» **YOUR TASK**: Transcribe all of the entries below exactly. Leave out the pictures.

(Saved data entries)
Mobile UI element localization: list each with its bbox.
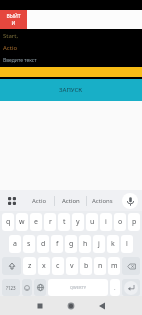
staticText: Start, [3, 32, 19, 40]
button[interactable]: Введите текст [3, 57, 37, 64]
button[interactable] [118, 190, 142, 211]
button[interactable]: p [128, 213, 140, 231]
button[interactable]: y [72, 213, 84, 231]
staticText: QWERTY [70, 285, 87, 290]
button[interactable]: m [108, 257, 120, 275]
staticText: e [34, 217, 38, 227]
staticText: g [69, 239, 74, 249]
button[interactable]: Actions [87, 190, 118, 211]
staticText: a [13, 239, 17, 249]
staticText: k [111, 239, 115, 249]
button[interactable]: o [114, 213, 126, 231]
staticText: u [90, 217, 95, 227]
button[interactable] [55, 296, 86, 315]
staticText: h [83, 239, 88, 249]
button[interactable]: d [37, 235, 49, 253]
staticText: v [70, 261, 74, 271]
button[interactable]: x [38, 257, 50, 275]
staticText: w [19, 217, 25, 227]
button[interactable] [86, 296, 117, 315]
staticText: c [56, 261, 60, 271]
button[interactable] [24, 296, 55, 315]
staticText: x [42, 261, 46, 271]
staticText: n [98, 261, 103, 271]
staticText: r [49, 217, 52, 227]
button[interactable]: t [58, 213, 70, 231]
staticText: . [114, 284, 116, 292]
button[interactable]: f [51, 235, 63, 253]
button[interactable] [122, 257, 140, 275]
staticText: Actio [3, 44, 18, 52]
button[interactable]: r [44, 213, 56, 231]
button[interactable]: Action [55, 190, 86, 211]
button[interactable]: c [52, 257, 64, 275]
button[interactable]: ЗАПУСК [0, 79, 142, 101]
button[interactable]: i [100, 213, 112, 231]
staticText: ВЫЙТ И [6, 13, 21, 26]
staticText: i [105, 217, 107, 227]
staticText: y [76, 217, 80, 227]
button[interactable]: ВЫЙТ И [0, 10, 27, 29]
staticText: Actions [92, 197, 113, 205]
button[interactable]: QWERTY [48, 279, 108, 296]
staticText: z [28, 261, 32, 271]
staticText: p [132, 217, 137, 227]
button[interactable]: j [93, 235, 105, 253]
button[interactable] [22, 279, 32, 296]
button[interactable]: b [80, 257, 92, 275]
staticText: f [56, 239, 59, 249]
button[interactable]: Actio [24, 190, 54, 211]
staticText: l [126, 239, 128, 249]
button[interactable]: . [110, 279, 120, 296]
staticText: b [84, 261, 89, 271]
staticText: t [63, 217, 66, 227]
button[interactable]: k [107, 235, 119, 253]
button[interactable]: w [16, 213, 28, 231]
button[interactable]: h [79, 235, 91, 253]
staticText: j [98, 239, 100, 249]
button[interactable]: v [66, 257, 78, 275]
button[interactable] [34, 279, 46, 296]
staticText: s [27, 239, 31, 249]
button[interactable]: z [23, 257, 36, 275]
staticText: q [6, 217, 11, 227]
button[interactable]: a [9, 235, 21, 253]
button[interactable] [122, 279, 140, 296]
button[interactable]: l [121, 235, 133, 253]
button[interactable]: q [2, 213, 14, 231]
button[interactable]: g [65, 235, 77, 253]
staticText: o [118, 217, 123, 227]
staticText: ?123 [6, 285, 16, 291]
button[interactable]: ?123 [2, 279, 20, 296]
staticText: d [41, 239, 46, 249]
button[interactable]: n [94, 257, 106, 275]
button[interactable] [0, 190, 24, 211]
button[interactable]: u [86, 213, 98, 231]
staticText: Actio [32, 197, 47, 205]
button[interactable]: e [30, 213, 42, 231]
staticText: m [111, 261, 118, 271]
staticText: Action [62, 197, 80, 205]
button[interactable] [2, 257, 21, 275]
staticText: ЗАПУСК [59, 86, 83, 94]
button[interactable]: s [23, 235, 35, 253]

» **YOUR RESPONSE**:
Mobile UI element localization: list each with its bbox.
staticText: Start, [3, 32, 19, 40]
button[interactable]: Введите текст [3, 57, 37, 64]
button[interactable] [118, 190, 142, 211]
button[interactable]: p [128, 213, 140, 231]
button[interactable]: y [72, 213, 84, 231]
staticText: QWERTY [70, 285, 87, 290]
button[interactable]: m [108, 257, 120, 275]
staticText: e [34, 217, 38, 227]
staticText: g [69, 239, 74, 249]
button[interactable]: Actions [87, 190, 118, 211]
staticText: a [13, 239, 17, 249]
staticText: k [111, 239, 115, 249]
button[interactable]: o [114, 213, 126, 231]
staticText: u [90, 217, 95, 227]
button[interactable] [55, 296, 86, 315]
staticText: h [83, 239, 88, 249]
button[interactable]: d [37, 235, 49, 253]
staticText: v [70, 261, 74, 271]
button[interactable]: x [38, 257, 50, 275]
staticText: w [19, 217, 25, 227]
button[interactable] [86, 296, 117, 315]
staticText: c [56, 261, 60, 271]
button[interactable] [24, 296, 55, 315]
staticText: x [42, 261, 46, 271]
staticText: n [98, 261, 103, 271]
staticText: r [49, 217, 52, 227]
button[interactable]: t [58, 213, 70, 231]
staticText: . [114, 284, 116, 292]
button[interactable]: f [51, 235, 63, 253]
button[interactable] [122, 257, 140, 275]
staticText: Actio [3, 44, 18, 52]
button[interactable]: r [44, 213, 56, 231]
button[interactable]: Action [55, 190, 86, 211]
button[interactable]: c [52, 257, 64, 275]
button[interactable]: ЗАПУСК [0, 79, 142, 101]
button[interactable]: i [100, 213, 112, 231]
staticText: ВЫЙТ И [6, 13, 21, 26]
staticText: i [105, 217, 107, 227]
staticText: y [76, 217, 80, 227]
button[interactable]: ВЫЙТ И [0, 10, 27, 29]
staticText: Actions [92, 197, 113, 205]
button[interactable]: QWERTY [48, 279, 108, 296]
staticText: z [28, 261, 32, 271]
staticText: p [132, 217, 137, 227]
button[interactable]: j [93, 235, 105, 253]
button[interactable] [22, 279, 32, 296]
button[interactable]: b [80, 257, 92, 275]
staticText: f [56, 239, 59, 249]
button[interactable]: Actio [24, 190, 54, 211]
staticText: l [126, 239, 128, 249]
button[interactable]: . [110, 279, 120, 296]
staticText: b [84, 261, 89, 271]
staticText: t [63, 217, 66, 227]
button[interactable]: k [107, 235, 119, 253]
button[interactable]: w [16, 213, 28, 231]
button[interactable]: h [79, 235, 91, 253]
staticText: j [98, 239, 100, 249]
button[interactable]: v [66, 257, 78, 275]
button[interactable] [34, 279, 46, 296]
staticText: s [27, 239, 31, 249]
button[interactable]: z [23, 257, 36, 275]
staticText: q [6, 217, 11, 227]
button[interactable]: a [9, 235, 21, 253]
button[interactable] [122, 279, 140, 296]
button[interactable]: l [121, 235, 133, 253]
button[interactable]: q [2, 213, 14, 231]
button[interactable]: g [65, 235, 77, 253]
staticText: o [118, 217, 123, 227]
staticText: ?123 [6, 285, 16, 291]
button[interactable]: ?123 [2, 279, 20, 296]
staticText: d [41, 239, 46, 249]
button[interactable]: n [94, 257, 106, 275]
button[interactable] [0, 190, 24, 211]
button[interactable]: u [86, 213, 98, 231]
staticText: Actio [32, 197, 47, 205]
button[interactable]: e [30, 213, 42, 231]
staticText: m [111, 261, 118, 271]
staticText: Action [62, 197, 80, 205]
button[interactable] [2, 257, 21, 275]
staticText: ЗАПУСК [59, 86, 83, 94]
button[interactable]: s [23, 235, 35, 253]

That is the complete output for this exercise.